Apesar de buscar um atalho para a final, a Roma não precisou da arbitragem favorável como planejava no jogo de volta. O único lance controverso foi um pênalti cometido pelo goleiro Hamish McAlpine em Roberto Pruzzo. Minutos antes, Cerezo havia sido puxado pelo calção dentro da área, mas Vautrot mandou seguir. Além das justas acusações de que o jogo foi vendido, o clima no Olimpico estava tóxico. Pilhados por uma suspeita de que o Dundee jogou dopado na primeira partida, os romanistas entraram para matar. Após o apito final, com a missão cumprida (o placar sinalizando 3 a 0, preenchido duas vezes por Pruzzo e outra pelo capitão Agostino Di Bartolomei), houve cusparada, socos e xingamentos dos italianos direcionados à delegação do Dundee, que teve de ser escoltada para os vestiários. A Roma avançou. Sem ajudinha, diga-se.

Na final, contra os Reds de Liverpool, um empate em 1 a 1 levou a decisão para os pênaltis. A Roma, que teve a honra de jogar a decisão em casa, perdeu diante de sua torcida e também ganhou um trauma para chamar de seu, inclusive com a morte do capitão Di Bartolomei, exatos dez anos após a derrota. Coisas do futebol. Ou karma, para determinadas crenças.

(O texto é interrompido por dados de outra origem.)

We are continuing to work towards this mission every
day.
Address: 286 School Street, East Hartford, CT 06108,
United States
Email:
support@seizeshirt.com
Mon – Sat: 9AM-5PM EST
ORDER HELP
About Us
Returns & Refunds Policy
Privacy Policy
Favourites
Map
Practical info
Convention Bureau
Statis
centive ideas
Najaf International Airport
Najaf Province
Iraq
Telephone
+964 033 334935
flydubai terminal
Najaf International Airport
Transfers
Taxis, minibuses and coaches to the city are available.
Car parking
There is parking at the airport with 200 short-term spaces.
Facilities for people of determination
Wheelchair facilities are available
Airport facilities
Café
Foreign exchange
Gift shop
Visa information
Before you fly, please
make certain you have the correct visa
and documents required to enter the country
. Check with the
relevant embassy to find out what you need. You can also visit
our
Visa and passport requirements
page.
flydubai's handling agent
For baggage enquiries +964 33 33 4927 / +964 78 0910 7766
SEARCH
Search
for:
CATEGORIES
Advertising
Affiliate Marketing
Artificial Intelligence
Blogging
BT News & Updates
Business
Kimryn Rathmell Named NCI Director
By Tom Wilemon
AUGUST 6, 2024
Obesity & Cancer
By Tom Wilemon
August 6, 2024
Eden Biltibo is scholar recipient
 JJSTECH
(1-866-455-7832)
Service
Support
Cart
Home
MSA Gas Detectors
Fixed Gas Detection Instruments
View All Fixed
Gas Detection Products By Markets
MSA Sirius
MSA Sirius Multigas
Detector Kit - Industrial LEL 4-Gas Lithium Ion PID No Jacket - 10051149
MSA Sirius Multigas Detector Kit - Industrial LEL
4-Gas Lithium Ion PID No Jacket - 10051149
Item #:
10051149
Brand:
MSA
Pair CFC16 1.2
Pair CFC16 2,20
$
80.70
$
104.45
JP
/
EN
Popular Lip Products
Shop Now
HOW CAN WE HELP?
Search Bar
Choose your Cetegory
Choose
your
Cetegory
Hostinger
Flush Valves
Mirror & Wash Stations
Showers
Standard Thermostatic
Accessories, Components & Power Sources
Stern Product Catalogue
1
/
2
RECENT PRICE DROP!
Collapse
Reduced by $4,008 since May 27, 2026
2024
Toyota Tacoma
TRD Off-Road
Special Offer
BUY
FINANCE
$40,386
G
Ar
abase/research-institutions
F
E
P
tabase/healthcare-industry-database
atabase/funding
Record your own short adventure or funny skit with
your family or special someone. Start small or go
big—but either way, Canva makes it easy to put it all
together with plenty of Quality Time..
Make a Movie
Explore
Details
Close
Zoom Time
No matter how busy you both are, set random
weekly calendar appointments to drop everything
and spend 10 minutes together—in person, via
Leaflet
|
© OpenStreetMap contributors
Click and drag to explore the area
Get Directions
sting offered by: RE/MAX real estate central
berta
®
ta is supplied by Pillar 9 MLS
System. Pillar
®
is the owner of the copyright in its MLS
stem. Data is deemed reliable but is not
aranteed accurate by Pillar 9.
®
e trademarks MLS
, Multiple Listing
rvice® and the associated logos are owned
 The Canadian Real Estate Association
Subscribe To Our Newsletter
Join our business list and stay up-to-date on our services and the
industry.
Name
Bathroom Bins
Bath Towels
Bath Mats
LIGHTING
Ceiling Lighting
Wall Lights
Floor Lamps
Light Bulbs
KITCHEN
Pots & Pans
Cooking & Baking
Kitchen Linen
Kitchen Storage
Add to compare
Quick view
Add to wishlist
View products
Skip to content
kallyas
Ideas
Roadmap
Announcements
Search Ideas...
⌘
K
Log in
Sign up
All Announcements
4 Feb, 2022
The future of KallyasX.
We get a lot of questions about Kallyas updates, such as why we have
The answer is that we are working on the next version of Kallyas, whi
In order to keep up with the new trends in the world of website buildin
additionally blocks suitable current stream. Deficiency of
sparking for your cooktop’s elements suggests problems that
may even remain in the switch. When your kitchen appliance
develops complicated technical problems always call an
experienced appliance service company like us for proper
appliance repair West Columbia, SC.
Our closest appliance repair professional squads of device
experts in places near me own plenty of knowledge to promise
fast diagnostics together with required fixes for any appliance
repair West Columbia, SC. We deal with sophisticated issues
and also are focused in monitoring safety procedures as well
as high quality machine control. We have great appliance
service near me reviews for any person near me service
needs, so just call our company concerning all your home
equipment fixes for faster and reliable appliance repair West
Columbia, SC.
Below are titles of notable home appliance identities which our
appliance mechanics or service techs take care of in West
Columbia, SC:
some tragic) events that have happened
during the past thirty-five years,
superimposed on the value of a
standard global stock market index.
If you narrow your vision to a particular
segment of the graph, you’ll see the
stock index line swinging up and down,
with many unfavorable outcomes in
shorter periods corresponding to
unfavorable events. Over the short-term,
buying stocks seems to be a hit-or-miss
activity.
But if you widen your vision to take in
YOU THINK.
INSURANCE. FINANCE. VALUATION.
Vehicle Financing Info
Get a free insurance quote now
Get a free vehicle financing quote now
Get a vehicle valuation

Riccardo Viola, filho de Dino, revelou em 2011 que a proposta de suborno era verdadeira, mas que a tentativa falhou. Vautrot jamais recebeu qualquer valor. O que se sabe é que os intermediários ficaram com o dinheiro e deram no pé. No fim, o Dundee ficou sem a final britânica e a Roma sem o título europeu. Cada um sabe da sua dor.